La prima considerazione della Suprema Corte è stata che il licenziamento intimato per asserito esito negativo della prova si configura come un licenziamento individuale ed è sottoposto alla disciplina comune per quel che attiene ai requisiti di efficacia e di validità ed è soggetto alla verifica giudiziale della sussistenza o meno della giusta causa o del giustificato motivo.
Nel caso esaminato dalla Cassazione, l’assunzione era avvenuta dopo l’entrata in vigore del Jobs Act e quindi sottoposta alla disciplina del decreto legislativo 23/2015.
La Corte di Cassazione, confermando la pronunzia della Corte d’Appello, è partita dalla considerazione che l’illegittimo recesso in prova è assimilabile a un licenziamento difettante della giusta causa o del giustificato motivo.
Ma le conseguenze di tale difetto si sono modificate nel corso del tempo talchè, mentre la Legge 92 del 2012 non richiedeva una specifica qualificazione del vizio del recesso e della sua riconducibilità alle ipotesi previste dalla legge poiché la sanzione era sempre quella dell’applicabilità della tutela reintegratoria, con l’intervento del Jobs Act la reintegrazione, come conseguenza dell’illegittimità del recesso, è stata circoscritta a specifici casi ed in particolare alla differenziazione tra giusta causa e giustificato motivo oggettivo.
In sostanza, col nuovo regime la reintegrazione viene disposta per i casi specifici previsti dalla legge (licenziamento discriminatorio, per disabilità, insussistenza del fatto posta base della giusta causa o negli altri casi di nullità espressamente previsti dalla legge), mentre in tutte le altre ipotesi vale solo la tutela economica.

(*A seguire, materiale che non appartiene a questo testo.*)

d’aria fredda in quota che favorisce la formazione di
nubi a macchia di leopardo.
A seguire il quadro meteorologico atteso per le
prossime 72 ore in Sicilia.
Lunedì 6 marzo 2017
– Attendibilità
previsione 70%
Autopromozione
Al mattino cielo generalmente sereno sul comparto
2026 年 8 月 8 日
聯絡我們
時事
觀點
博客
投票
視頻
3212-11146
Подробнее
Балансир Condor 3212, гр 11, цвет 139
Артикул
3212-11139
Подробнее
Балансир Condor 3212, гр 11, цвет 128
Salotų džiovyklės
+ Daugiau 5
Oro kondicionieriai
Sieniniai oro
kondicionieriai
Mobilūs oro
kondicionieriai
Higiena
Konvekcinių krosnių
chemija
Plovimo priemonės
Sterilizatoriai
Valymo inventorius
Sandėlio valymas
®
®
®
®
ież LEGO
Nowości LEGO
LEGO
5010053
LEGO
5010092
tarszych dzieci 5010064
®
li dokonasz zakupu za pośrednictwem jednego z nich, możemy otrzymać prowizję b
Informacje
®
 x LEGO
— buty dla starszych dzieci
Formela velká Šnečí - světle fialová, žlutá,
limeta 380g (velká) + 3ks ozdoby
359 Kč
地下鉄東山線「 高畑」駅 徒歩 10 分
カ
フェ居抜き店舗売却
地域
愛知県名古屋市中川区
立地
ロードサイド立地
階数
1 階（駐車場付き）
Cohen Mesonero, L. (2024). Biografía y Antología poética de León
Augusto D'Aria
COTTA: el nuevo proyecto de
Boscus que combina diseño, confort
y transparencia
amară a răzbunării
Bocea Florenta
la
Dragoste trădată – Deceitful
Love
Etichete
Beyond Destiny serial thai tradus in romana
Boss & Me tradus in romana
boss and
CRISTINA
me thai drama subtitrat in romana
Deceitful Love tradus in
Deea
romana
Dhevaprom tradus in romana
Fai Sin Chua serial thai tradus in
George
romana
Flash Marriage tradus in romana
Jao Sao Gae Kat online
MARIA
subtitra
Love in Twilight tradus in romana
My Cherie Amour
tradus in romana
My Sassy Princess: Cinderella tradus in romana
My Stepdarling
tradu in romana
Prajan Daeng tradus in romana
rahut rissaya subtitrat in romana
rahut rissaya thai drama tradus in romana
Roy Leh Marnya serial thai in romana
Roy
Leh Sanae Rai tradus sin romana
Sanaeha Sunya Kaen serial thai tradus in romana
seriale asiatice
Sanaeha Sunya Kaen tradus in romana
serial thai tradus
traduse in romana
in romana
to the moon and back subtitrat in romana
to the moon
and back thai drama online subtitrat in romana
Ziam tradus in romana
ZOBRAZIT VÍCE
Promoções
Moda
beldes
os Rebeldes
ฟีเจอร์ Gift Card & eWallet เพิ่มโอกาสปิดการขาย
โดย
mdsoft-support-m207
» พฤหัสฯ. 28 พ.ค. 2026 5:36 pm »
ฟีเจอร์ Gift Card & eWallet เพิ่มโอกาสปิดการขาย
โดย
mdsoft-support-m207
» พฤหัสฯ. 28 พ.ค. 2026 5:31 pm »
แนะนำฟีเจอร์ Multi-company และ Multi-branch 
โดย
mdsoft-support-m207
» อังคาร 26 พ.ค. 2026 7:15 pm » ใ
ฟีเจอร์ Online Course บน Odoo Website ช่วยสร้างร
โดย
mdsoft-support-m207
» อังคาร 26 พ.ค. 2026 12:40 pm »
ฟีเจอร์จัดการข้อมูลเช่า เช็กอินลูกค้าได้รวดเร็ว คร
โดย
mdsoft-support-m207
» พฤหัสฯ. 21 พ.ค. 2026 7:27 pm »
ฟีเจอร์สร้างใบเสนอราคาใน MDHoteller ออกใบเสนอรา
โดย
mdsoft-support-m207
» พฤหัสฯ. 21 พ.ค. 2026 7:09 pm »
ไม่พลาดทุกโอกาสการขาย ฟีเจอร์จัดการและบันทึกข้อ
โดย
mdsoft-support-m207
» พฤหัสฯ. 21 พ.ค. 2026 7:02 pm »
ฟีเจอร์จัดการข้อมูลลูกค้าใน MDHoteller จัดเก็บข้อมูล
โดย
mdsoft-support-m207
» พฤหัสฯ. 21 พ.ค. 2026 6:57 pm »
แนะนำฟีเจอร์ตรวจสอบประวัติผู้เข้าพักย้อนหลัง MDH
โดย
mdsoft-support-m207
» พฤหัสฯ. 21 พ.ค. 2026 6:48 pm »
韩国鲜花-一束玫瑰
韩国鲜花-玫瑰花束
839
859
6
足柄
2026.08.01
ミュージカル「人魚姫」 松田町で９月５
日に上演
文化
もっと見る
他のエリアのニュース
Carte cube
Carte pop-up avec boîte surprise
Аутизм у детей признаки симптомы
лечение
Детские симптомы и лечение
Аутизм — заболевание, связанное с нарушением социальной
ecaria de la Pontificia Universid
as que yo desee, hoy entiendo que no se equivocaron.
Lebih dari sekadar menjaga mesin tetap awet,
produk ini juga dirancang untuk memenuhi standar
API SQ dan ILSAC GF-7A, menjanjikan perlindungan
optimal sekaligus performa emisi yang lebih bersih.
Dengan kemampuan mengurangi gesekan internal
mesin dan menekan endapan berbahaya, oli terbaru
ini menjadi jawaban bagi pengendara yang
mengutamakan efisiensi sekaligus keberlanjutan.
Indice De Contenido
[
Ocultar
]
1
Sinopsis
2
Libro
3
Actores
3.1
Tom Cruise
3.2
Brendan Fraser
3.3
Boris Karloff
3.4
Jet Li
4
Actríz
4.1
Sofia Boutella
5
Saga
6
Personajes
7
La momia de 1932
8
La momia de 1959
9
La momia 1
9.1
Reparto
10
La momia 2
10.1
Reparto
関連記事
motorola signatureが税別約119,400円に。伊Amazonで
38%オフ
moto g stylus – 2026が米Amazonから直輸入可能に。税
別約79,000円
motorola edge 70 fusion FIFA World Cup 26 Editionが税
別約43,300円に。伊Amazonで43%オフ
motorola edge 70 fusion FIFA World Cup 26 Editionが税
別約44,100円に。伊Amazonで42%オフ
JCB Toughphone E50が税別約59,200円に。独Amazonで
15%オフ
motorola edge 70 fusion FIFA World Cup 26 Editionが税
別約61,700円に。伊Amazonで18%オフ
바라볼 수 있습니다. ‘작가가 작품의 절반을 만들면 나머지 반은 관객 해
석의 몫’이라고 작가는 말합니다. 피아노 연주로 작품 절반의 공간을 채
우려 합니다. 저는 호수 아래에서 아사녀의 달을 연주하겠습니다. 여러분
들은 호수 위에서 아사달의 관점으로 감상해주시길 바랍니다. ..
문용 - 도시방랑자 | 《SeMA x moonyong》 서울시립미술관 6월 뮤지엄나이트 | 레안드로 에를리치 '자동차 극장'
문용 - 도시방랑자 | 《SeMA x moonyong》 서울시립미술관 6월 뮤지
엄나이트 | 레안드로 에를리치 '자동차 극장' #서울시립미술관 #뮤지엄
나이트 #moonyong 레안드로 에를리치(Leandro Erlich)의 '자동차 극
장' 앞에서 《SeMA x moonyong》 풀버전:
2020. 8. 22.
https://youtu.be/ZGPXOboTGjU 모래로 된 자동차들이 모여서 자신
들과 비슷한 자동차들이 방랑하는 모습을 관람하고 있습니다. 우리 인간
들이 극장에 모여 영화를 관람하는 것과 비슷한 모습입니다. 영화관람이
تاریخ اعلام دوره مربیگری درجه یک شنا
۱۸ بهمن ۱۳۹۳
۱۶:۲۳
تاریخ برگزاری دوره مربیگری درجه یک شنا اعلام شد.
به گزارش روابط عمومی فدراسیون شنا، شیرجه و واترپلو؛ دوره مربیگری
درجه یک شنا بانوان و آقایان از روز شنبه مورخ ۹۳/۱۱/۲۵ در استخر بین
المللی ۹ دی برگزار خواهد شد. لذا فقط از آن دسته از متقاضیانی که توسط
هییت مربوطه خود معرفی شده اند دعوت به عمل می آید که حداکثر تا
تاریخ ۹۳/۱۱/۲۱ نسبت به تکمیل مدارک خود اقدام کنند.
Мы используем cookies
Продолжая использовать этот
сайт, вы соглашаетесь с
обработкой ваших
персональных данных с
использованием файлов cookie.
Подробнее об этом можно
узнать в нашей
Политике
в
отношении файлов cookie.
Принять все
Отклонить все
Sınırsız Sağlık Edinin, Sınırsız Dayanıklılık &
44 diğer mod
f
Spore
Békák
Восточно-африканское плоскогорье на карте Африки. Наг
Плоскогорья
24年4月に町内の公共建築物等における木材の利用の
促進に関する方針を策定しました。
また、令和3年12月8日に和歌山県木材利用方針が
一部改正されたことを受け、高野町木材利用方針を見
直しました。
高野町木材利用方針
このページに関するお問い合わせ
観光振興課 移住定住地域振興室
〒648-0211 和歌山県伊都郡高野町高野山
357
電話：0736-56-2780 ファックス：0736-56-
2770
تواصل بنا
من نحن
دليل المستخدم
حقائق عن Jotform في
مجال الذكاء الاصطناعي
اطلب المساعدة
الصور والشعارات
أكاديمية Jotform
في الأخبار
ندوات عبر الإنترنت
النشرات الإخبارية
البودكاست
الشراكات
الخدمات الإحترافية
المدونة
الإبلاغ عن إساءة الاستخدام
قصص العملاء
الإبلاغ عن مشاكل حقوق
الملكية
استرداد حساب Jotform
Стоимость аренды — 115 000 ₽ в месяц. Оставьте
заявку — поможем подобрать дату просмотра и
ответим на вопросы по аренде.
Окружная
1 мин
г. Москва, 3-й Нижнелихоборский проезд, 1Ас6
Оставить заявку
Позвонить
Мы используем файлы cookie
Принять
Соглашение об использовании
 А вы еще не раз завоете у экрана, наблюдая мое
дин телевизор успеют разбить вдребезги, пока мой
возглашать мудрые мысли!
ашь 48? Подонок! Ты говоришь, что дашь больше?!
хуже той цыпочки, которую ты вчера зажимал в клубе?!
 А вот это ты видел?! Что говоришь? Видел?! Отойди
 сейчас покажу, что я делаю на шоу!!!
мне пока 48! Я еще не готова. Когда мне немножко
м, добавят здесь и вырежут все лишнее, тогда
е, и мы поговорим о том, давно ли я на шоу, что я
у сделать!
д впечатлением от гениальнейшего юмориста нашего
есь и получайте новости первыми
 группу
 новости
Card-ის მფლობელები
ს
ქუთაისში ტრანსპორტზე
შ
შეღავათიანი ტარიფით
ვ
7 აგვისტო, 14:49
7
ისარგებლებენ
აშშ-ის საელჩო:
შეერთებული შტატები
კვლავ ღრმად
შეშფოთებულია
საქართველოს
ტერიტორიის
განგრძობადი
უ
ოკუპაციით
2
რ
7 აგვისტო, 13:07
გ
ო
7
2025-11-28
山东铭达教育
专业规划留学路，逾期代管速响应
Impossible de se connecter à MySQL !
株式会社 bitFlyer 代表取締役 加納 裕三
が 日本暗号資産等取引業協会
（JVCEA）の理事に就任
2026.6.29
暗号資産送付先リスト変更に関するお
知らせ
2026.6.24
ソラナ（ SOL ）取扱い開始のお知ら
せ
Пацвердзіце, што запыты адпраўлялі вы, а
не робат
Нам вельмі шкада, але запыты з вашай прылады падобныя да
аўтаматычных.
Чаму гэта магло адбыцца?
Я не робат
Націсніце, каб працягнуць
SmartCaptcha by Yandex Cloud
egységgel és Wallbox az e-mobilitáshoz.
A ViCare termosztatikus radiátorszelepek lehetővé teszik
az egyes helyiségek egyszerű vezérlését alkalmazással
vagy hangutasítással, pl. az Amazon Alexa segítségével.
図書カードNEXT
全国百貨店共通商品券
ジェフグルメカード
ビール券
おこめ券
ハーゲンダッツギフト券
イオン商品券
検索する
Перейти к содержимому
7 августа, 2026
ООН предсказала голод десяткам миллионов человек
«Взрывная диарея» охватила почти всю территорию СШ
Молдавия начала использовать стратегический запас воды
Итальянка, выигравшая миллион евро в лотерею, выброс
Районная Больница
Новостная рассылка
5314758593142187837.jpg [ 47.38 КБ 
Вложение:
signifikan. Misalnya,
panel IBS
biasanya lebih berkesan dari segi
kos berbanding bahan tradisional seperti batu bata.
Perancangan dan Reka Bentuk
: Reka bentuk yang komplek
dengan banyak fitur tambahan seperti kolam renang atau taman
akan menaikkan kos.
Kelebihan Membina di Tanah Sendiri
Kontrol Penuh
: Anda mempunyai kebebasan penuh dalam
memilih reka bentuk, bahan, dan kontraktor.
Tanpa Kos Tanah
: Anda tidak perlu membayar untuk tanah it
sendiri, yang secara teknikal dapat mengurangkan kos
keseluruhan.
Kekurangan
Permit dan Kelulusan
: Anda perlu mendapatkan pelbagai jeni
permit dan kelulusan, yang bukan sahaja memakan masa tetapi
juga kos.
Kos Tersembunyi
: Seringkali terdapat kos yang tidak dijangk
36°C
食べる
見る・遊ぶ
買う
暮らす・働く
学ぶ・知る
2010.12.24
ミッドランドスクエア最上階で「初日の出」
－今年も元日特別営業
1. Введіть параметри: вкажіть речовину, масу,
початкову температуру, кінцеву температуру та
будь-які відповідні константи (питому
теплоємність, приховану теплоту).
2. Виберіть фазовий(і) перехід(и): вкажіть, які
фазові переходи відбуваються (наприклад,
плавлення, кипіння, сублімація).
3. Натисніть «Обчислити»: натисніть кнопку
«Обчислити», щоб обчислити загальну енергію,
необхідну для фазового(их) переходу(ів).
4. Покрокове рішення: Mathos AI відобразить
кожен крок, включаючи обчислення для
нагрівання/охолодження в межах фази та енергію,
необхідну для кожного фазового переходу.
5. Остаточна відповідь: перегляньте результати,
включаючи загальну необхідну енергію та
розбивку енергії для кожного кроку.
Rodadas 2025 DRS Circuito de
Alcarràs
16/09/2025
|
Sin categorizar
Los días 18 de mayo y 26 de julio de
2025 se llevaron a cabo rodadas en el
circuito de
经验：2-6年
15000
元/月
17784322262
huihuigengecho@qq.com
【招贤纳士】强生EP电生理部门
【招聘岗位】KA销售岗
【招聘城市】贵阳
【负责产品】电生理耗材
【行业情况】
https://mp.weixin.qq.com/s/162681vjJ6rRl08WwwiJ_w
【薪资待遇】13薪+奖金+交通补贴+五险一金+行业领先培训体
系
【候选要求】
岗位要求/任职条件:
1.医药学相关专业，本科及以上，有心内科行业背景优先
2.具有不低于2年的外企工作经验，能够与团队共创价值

Partendo da tale presupposto, la Suprema Corte è arrivata alla conclusione che ”il recesso ad nutum intimato in assenza di un valido patto di prova non è radicalmente nullo per assenza del relativo potere in capo al soggetto datore di lavoro ma è un licenziamento intimato per ragioni che non sono riconducibili ad alcuna di quelle in presenza delle quali la L. n. 604 del 1966 consente al datore di lavoro la unilaterale risoluzione del rapporto”, riferendo la fattispecie nel recesso in prova al primo comma nell’articolo 3 del decreto legislativo 23/2015 ove si stabilisce che: “Salvo quanto disposto dal comma 2, nei casi in cui risulta accertato che non ricorrono gli estremi del licenziamento per giustificato motivo oggettivo o per giustificato motivo soggettivo o giusta causa, il giudice dichiara estinto il rapporto di lavoro alla data del licenziamento e condanna il datore di lavoro al pagamento di un’indennità” , con la conseguenza che il recesso ad nutum intimato in assenza di valido patto di prova, non riconducibile ad alcuna delle specifiche ipotesi di cui al comma 2 dell’art. 3 del D.lgs. n. 23 del 2015 nelle quali è prevista la reintegrazione, resta assoggettato alla regola generale della tutela indennitaria.
La pronunzia richiamata risulta significativo posto che pare superare precedenti orientamenti che riconoscevano, partendo dalla nullità del patto di prova, l’applicazione della tutela piena e quindi della reintegrazione.
Invece l’arresto della Corte Suprema circoscrive gli effetti della nullità del patto ad una tutela indennitaria che, stante anche la particolare limitatezza dell’anzianità aziendale maturata in periodo di prova, non potrà che essere contenuta.
Interpretazione elaborata in collaborazione con ISPER HR Review del 18 ottobre 2023.